Atom probe as a tool for understanding mineral physics and rock deformation: a case study of deformed wehrlite

Here we report Atom Probe Tomography (APT) analyses of grain and phase boundaries of laboratory-deformed, fine-grained mixtures of clinopyroxene and olivine (Zhao, et al., 2019).  The experiments show that the mixtures deform much more rapidly than either mineral endmember.  This enhanced deformation in the two-phase material is due to stress-driven reactions at the phase boundaries. Lower effective viscosities of phase mixtures may be critical to the initiation of plate tectonics and the formation of mantle shear zones.

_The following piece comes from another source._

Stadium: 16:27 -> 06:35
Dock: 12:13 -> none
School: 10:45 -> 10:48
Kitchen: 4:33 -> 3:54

The hypothesis presented here is that the ‘bulk rock’ – a wehrlite – deforms rapidly because conversion of one phase to the other occurs at phase boundaries (e.g., Sundberg & Cooper, 2008).  In this model, grain-scale transport of the shared (slowly-diffusing) mineralogical component Si⁴⁺ is not required.  The near-boundary gradients of olivine-insoluble ions are presented as evidence of the phase transformation which either dissolves olivine into clinopyroxene or vice versa.  

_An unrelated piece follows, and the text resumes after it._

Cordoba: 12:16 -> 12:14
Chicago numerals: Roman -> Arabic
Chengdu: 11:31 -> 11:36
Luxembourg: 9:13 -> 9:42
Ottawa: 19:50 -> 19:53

The resolving power of the APT makes it a promising tool for investigating the microphysics of rock deformation, bridging the atomic scale all the way to the plate-tectonic scale.

References:
Sundberg M, Cooper RF (2008) Crystallographic preferred orientation produced by diffusional creep of harzburgite: effects of chemical interactions among phases during plastic flow. J Geophys Res Solid Earth 113(12):B12208.
Zhao N, Hirth G, Cooper RF, Kruckenberg SC, Cukjati J (2019) Low viscosity of mantle rocks linked to phase boundary sliding. Earth Planet Sci Lett 517:83–94.